The Iveagh Buildings were developed by Edward Cecil Guinness, the first Earl of Iveagh, to provide housing and amenities for the city’s working poor. Edward was a great-grandson of Arthur Guinness, founder of the brewery and namesake of a bizarrely all-consuming annual advertising campaign, and his philanthropy in Dublin and London was intended for the public good. Dublin’s tenements were notoriously overcrowded and unsanitary at the beginning of the 20th century. Today, the Iveagh Trust is still active in Dublin as a charity focused on housing, as well as running a homeless hostel.

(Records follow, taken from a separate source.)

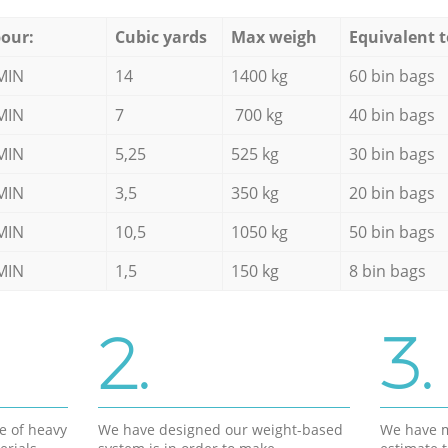
our:
Cubic yards
Max weigh
Equivalent t
MIN
14
1400 kg
60 bin bags
MIN
7
700 kg
40 bin bags
MIN
5,25
525 kg
30 bin bags
MIN
3,5
350 kg
20 bin bags
MIN
10,5
1050 kg
50 bin bags
MIN
1,5
150 kg
8 bin bags
2.
3.
e of heavy
We have designed our weight-based
We have m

Located just to the north of St. Patrick’s Cathedral, the site at Bull Alley was cleared to develop 250 new units in tenements, in a symmetrical set of eight four-storey red brick blocks. (‘Tenements’ just means multiple rented units in a building, though for most people in Dublin, it conjures grim images of dozens of people packed into a filthy, dilapidated house.) The scheme was designed by Joseph & Smithem with R.J. Stirling between 1894 and 1904, followed by the nearby Hostel (1905), Baths (1906), Play Centre (1915, now Liberties College), and St. Patrick’s Park (1904).
The entrances to the eight blocks are indicated with letters (A-H) set above the doors, and gates provide access to the central yard areas on either side of the Play Centre. Small copper domes – visible on Google satellite view below – mark the stairwells, and the roof is a mansard style. The mansard (which is a double pitch – one with a steep pitch, then a shallower one approaching the ridge) is most visible on my favourite part of the building, which is the gable facing St. Patrick’s Park with the decorative chimney framing the date stone.
One of the flats – in its original condition thanks to its former tenant, Nellie Molloy – is maintained as a museum by the Iveagh Trust and has been accessible during Open House Dublin in past years. It seems to have been really popular, so maybe it’ll be included again.